Per la parte di controllo parliamo ad esempio di visibilità, analisi delle vulnerabilità e delle configurazioni dei workload, controllo del traffico di rete, correlazioni tra eventi di sicurezza. Per la parte di protezione sono disponibili ad esempio le funzioni di profilazione del rischio in base agli eventi raccolti, valutazione della compliance rispetto a vari benchmark, segmentazione delle reti, controllo degli accessi e dei privilegi. Nella parte di reazione troviamo tra l’altro funzioni di analisi comportamentale, definizione guidata delle policy di rete, threat detection, incident response. Il tutto integrato via API con le varie componenti di un ciclo DevOps “sicuro”, dai tool CI/CD sino alle piattaforme SIEM.

Sicurezza a portata di clic

Uno dei grandi vantaggi di Advanced Cluster Security for Kubernetes sta nel fatto che portare la gestione della cyber security capillarmente all’interno dell’infrastruttura rende la sicurezza stessa “frictionless” per i team di sviluppo e delle operations. Le classiche piattaforme di cyber security “appoggiate” sull’infrastruttura introducono sempre rigidità e, in vario grado, qualche limite nella visibilità sui sistemi e nel passaggio delle informazioni. Specie quando l’approccio scelto è in stile DevSecOps: fare shift-left della sicurezza è un processo articolato, l’aiuto che porta ACS è sicuramente importante.

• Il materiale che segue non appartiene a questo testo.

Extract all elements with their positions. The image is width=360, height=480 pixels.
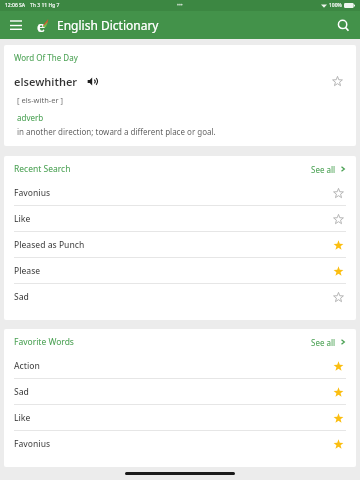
button[interactable]: Pronounce word — [85, 74, 99, 88]
staticText: Word Of The Day — [14, 52, 78, 63]
staticText: Favorite Words — [14, 336, 74, 348]
staticText: Action — [14, 360, 40, 372]
button[interactable]: Add Sad to favorites — [330, 289, 346, 305]
staticText: elsewhither — [14, 74, 78, 89]
staticText: English Dictionary — [57, 17, 159, 33]
staticText: Favonius — [14, 187, 51, 199]
staticText: [ els-with-er ] — [17, 95, 63, 105]
button[interactable]: Favorite Words — [4, 329, 356, 353]
button[interactable]: Remove Please from favorites — [330, 263, 346, 279]
staticText: Favonius — [14, 438, 51, 450]
button[interactable]: Add Like to favorites — [330, 211, 346, 227]
button[interactable]: Remove Like from favorites — [330, 410, 346, 426]
staticText: Please — [14, 265, 41, 277]
staticText: See all — [311, 164, 336, 175]
button[interactable]: Add to favorites — [328, 72, 346, 90]
button[interactable]: Add Favonius to favorites — [330, 185, 346, 201]
staticText: Sad — [14, 291, 29, 303]
staticText: ••• — [177, 2, 183, 9]
button[interactable]: Remove Pleased as Punch from favorites — [330, 237, 346, 253]
button[interactable]: Remove Favonius from favorites — [330, 436, 346, 452]
staticText: e — [37, 17, 46, 33]
staticText: adverb — [17, 112, 44, 123]
button[interactable]: Remove Action from favorites — [330, 358, 346, 374]
staticText: See all — [311, 337, 336, 348]
button[interactable]: Sad — [4, 379, 356, 404]
button[interactable]: Open navigation menu — [7, 16, 25, 34]
staticText: Recent Search — [14, 163, 71, 175]
staticText: 12:06 SA — [5, 2, 26, 9]
staticText: Sad — [14, 386, 29, 398]
button[interactable]: Like — [4, 206, 356, 231]
button[interactable]: Favonius — [4, 180, 356, 205]
button[interactable]: Search — [333, 15, 353, 35]
button[interactable]: Recent Search — [4, 156, 356, 180]
button[interactable]: Please — [4, 258, 356, 283]
button[interactable]: Action — [4, 353, 356, 378]
button[interactable]: Sad — [4, 284, 356, 309]
staticText: Like — [14, 213, 31, 225]
button[interactable]: Like — [4, 405, 356, 430]
staticText: in another direction; toward a different… — [17, 126, 216, 137]
staticText: Th 3 11 Hg 7 — [30, 2, 60, 9]
staticText: Like — [14, 412, 31, 424]
button[interactable]: Favonius — [4, 431, 356, 456]
button[interactable]: Remove Sad from favorites — [330, 384, 346, 400]
staticText: Pleased as Punch — [14, 239, 85, 251]
staticText: 100% — [329, 2, 342, 9]
button[interactable]: Pleased as Punch — [4, 232, 356, 257]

Un altro punto fondamentale che una soluzione per la cyber security integrata con l’infrastruttura permette di affrontare è la personalizzazione delle operazioni di messa in sicurezza e controllo di un ambiente Kubernetes. Le best practice e i framework di riferimento certo esistono e vanno sempre considerati, ma ciascuna azienda utente ha una “sua” sicurezza che è legata alle peculiarità della sua infrastruttura.

Da questo punto di vista Advanced Cluster Security for Kubernetes permette di definire controlli e policy estremamente dettagliati e granulari, collegati a tutte le necessarie funzioni di automazione. Si può così “blindare” tutto il ciclo sviluppo-test-rilascio-deployment, a vari livelli infrastrutturali. Idealmente, dal commit del nuovo codice sul proprio repository sino alla sua containerizzazione. Si può fare tutto questo anche senza ACS, ovviamente, ma è un compito che risulta decisamente più complicato.